- Instructions for the task
For the records below, report how many lines include the word "підготовки". Only the number should appear.

- Data for this exercise

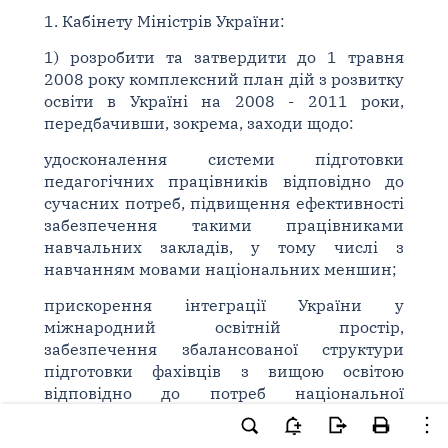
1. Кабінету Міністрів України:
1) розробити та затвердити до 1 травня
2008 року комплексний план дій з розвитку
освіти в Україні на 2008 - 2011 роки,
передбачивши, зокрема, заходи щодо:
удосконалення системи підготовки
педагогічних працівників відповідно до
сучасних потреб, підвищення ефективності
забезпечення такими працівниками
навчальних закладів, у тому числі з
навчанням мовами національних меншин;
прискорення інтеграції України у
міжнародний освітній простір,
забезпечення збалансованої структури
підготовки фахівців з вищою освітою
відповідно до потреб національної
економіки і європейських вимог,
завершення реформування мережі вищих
...
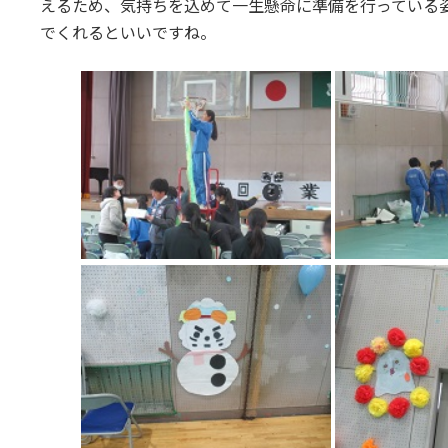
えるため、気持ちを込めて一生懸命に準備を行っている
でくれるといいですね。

- Solved problem
2